After completion of the exercises, they will receive their course credit earned. They will also be asked which technology they chose to use (Excel or Access) to complete the exercises and asked “Why they chose to use that particular technology”. The latter part of this question will ask them to first rate on a scale of 1 to 7 (1 being completely unimportant to 7 being extremely important) if factors such as “Familiarity with the technology”, “Instructor concern with using the Technology”, “Ability to meet Learning Objectives”, “Ability to achieve Course Credit”, “Greater efficiency”, “Greater effectiveness”, etc. were weighed in their decision. They will also have the opportunity to provide any open-ended feedback after these ratings. Measures of number of exercises completed correctly will be taken and assessed by the researcher and one other individual who is familiar with Microsoft Excel and Access.

5 Results and Discussion

A 2 × 2 between-group factorial ANOVA will be used for data analysis. For hypothesis 1, analyses will be made of the use of technology (Excel versus Access) and accuracy of outcomes between the performance objective conditions (learning and adopting technology performance objective versus none). For hypothesis 2, analyses will be made of the technology selection and accuracy of the outcomes made for each group between the incentive structures conditions (task completion only incentive versus task completion accuracy incentive).

For hypothesis 3, analyses will be made of the use of technology (Excel versus Access) and the accuracy of the outcomes when the incentive structure indicates that accuracy of task completion is to be rewarded and learning and adopting technology performance objectives are provided. For hypothesis 4, analyses will be made of the use of technology (Excel versus Access) and the accuracy of the outcomes between the performance objective conditions (learning and adopting technology performance objective versus none) when incentives for task completion accuracy are given.

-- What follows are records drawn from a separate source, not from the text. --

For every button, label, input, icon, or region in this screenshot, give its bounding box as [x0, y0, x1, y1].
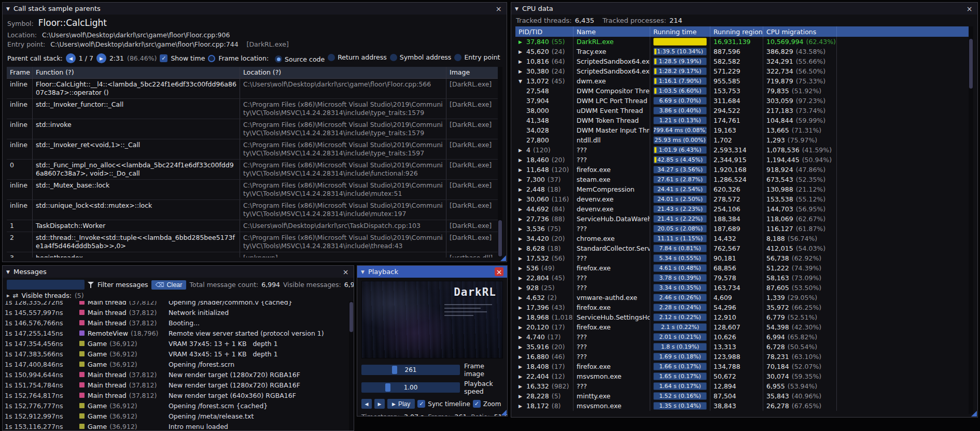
column-header[interactable]: Frame	[7, 67, 33, 78]
cpu-row[interactable]: ▶16,332(982)???1.64 s (0.17%)12,8946,955…	[515, 381, 973, 391]
expand-arrow-icon[interactable]: ▶	[519, 394, 526, 399]
expand-arrow-icon[interactable]: ▶	[519, 295, 526, 300]
message-row[interactable]: 1s 145,557,997nsMain thread(37,812)Netwo…	[3, 307, 349, 318]
expand-arrow-icon[interactable]: ▶	[519, 49, 526, 54]
column-header[interactable]: Name	[573, 26, 650, 37]
cpu-row[interactable]: 27,800ntdll.dll25.93 ms (0.00%)1,7021,29…	[515, 135, 973, 145]
cpu-row[interactable]: 27,548DWM Compositor Thread1:03.5 (6.60%…	[515, 86, 973, 96]
table-row[interactable]: inlinestd::_Mutex_base::lockC:\Program F…	[7, 180, 498, 200]
messages-titlebar[interactable]: ▼ Messages ×	[3, 266, 354, 278]
expand-arrow-icon[interactable]: ▶	[519, 354, 526, 360]
cpu-row[interactable]: ▶18,408(17)firefox.exe1.66 s (0.17%)134,…	[515, 362, 973, 371]
expand-arrow-icon[interactable]: ▶	[519, 246, 526, 251]
cpu-row[interactable]: ▶18,460(20)???42.85 s (4.45%)2,344,9151,…	[515, 155, 973, 165]
messages-scrollbar[interactable]	[349, 301, 354, 430]
message-row[interactable]: 1s 147,400,846nsGame(36,912)Opening /for…	[3, 359, 349, 369]
filter-input[interactable]	[7, 280, 85, 290]
expand-arrow-icon[interactable]: ▶	[519, 266, 526, 271]
column-header[interactable]: Running time	[650, 26, 710, 37]
column-header[interactable]: Image	[446, 67, 498, 78]
cpu-row[interactable]: ▶35,916(20)???1.8 s (0.19%)13,3136,728(5…	[515, 342, 973, 352]
play-button[interactable]: ▶ Play	[387, 399, 415, 409]
expand-arrow-icon[interactable]: ▶	[519, 197, 526, 202]
expand-arrow-icon[interactable]: ▶	[519, 69, 526, 74]
close-icon[interactable]: ×	[341, 267, 350, 276]
cpu-row[interactable]: ▶4,740(17)???2.01 s (0.21%)10,6266,994(6…	[515, 332, 973, 342]
slider-grabber[interactable]	[392, 366, 397, 374]
expand-arrow-icon[interactable]: ▶	[519, 177, 526, 182]
zoom-option[interactable]: Zoom 2×	[473, 400, 503, 408]
expand-arrow-icon[interactable]: ▶	[519, 315, 526, 320]
radio-source-code[interactable]: Source code	[275, 55, 325, 63]
collapse-arrow-icon[interactable]: ▼	[6, 269, 10, 275]
tree-collapsed-icon[interactable]: ▸	[7, 292, 10, 299]
cpu-row[interactable]: ▶4,632(2)vmware-authd.exe2.46 s (0.26%)4…	[515, 293, 973, 303]
message-row[interactable]: 1s 150,994,644nsMain thread(37,812)New r…	[3, 369, 349, 380]
collapse-arrow-icon[interactable]: ▼	[515, 6, 519, 11]
expand-arrow-icon[interactable]: ▶	[519, 217, 526, 222]
column-header[interactable]: Function (?)	[33, 67, 240, 78]
radio-return-address[interactable]: Return address	[328, 53, 387, 61]
callstack-titlebar[interactable]: ▼ Call stack sample parents ×	[3, 3, 507, 15]
resize-grip[interactable]	[971, 411, 977, 416]
table-row[interactable]: 0std::_Func_impl_no_alloc<<lambda_5bc224…	[7, 160, 498, 180]
expand-arrow-icon[interactable]: ▶	[519, 148, 526, 153]
message-row[interactable]: 1s 147,354,456nsGame(36,912)VRAM 37x45: …	[3, 338, 349, 349]
message-row[interactable]: 1s 151,754,784nsMain thread(37,812)New r…	[3, 380, 349, 390]
message-row[interactable]: 1s 153,116,277nsGame(36,912)Intro menu l…	[3, 421, 349, 430]
collapse-arrow-icon[interactable]: ▼	[6, 6, 10, 11]
frame-image-slider[interactable]: 261	[361, 365, 460, 375]
collapse-arrow-icon[interactable]: ▼	[361, 269, 365, 275]
cpu-row[interactable]: ▼13,072(45)dwm.exe1:16.1 (7.90%)955,5857…	[515, 76, 973, 86]
resize-grip[interactable]	[500, 255, 506, 261]
playback-speed-slider[interactable]: 1.00	[361, 382, 460, 393]
message-row[interactable]: 1s 146,576,766nsMain thread(37,812)Booti…	[3, 318, 349, 328]
cpu-row[interactable]: 41,348DWM Token Thread1.21 s (0.13%)174,…	[515, 116, 973, 125]
message-row[interactable]: 1s 152,764,817nsMain thread(37,812)New r…	[3, 390, 349, 400]
cpu-row[interactable]: ▶17,532(56)???5.34 s (0.55%)90,18156,738…	[515, 253, 973, 263]
column-header[interactable]: PID/TID	[515, 26, 573, 37]
expand-arrow-icon[interactable]: ▼	[519, 79, 526, 84]
cpu-row[interactable]: ▶18,172(8)msvsmon.exe1.35 s (0.14%)38,84…	[515, 401, 973, 411]
column-header[interactable]: CPU migrations	[763, 26, 837, 37]
expand-arrow-icon[interactable]: ▶	[519, 187, 526, 192]
expand-arrow-icon[interactable]: ▶	[519, 285, 526, 291]
cpu-row[interactable]: ▶45,620(24)Tracy.exe1:39.5 (10.34%)887,5…	[515, 47, 973, 56]
expand-arrow-icon[interactable]: ▶	[519, 276, 526, 281]
expand-arrow-icon[interactable]: ▶	[519, 207, 526, 212]
cpu-row[interactable]: ▶928(25)???3.34 s (0.35%)163,73487,605(5…	[515, 283, 973, 293]
cpu-row[interactable]: ▶2,448(18)MemCompression24.41 s (2.54%)6…	[515, 184, 973, 194]
expand-arrow-icon[interactable]: ▶	[519, 157, 526, 163]
expand-arrow-icon[interactable]: ▶	[519, 344, 526, 350]
close-icon[interactable]: ×	[495, 267, 503, 276]
sync-timeline-checkbox[interactable]	[417, 400, 425, 408]
cpu-row[interactable]: ▶37,840(55)DarkRL.exe16,931,13910,569,99…	[515, 37, 973, 47]
expand-arrow-icon[interactable]: ▶	[519, 226, 526, 232]
cpu-row[interactable]: ▶10,816(64)ScriptedSandbox64.exe1:28.5 (…	[515, 56, 973, 66]
expand-arrow-icon[interactable]: ▶	[519, 404, 526, 409]
cpu-row[interactable]: ▶3,536(75)???20.05 s (2.08%)187,689116,1…	[515, 224, 973, 234]
table-row[interactable]: inlineFloor::CalcLight::__l4::<lambda_5b…	[7, 79, 498, 99]
clear-button[interactable]: ⌫ Clear	[151, 280, 187, 290]
expand-arrow-icon[interactable]: ▶	[519, 305, 526, 310]
message-row[interactable]: 1s 128,335,272nsMain thread(37,812)Openi…	[3, 301, 349, 307]
zoom-checkbox[interactable]	[473, 400, 481, 408]
expand-arrow-icon[interactable]: ▶	[519, 335, 526, 340]
cpu-row[interactable]: ▶8,628(18)StandardCollector.Service.e7.8…	[515, 243, 973, 253]
expand-arrow-icon[interactable]: ▶	[519, 384, 526, 389]
expand-arrow-icon[interactable]: ▶	[519, 256, 526, 261]
scrollbar-thumb[interactable]	[498, 220, 502, 256]
cpu-titlebar[interactable]: ▼ CPU data ×	[511, 3, 977, 15]
close-icon[interactable]: ×	[494, 4, 503, 13]
cpu-row[interactable]: ▶27,736(88)ServiceHub.DataWarehouse21.41…	[515, 214, 973, 224]
sync-timeline-option[interactable]: Sync timeline	[417, 400, 470, 408]
expand-arrow-icon[interactable]: ▶	[519, 236, 526, 241]
cpu-row[interactable]: ▶22,404(12)msvsmon.exe1.65 s (0.17%)50,6…	[515, 371, 973, 381]
scrollbar-thumb[interactable]	[969, 39, 973, 89]
radio-symbol-address[interactable]: Symbol address	[390, 53, 452, 61]
cpu-row[interactable]: 37,904DWM LPC Port Thread6.69 s (0.70%)3…	[515, 96, 973, 106]
step-back-button[interactable]: ◀	[361, 399, 372, 409]
cpu-scrollbar[interactable]	[969, 26, 973, 414]
playback-titlebar[interactable]: ▼ Playback ×	[357, 266, 507, 278]
next-callstack-button[interactable]: ▶	[96, 53, 106, 63]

6 Implications and Conclusion

If the hypotheses are supported, this will indicate that given the choice of the means to complete a task, an IT user is more likely to select a familiar means and focus on completing a task regardless of being trained on a new technology that could provide a more efficient means and accurate task completion. Therefore, those who are concerned with the adoption of a new technology should align performance objectives with these concerns in order to derive the behavior that is desired from their IT users. Also, the results will imply that establishing incentive structures that are based on the quality of outcomes achieved can lead to individuals selecting a technology that is more appropriate for the task, which can result in more successful task outcomes. The results from this study would also imply that the application of a new technology will not just happen automatically, even after training has occurred, and assumptions should not be made that IT users know the importance of learning and adopting a new technology.

In conclusion, this research proposes to look at the influence that variations in performance objectives and incentive structures can have on the learning/adoption of a new technology and task performance outcomes. If IT users are being evaluated on other criteria that do not necessarily require new technology’s use, then IT users may be confused as to the appropriate actions to take – use a familiar means to complete the task so the objective has more certainty to be met or take a risk and invest the time to learn the technology and use it to complete the task. Overall, this research will contribute to the knowledge of performance objectives’ and incentive structures’ influences (as well as their variations) on IT users’ decisions to learn and adopt a technology to achieve higher quality outcomes versus just getting the job done.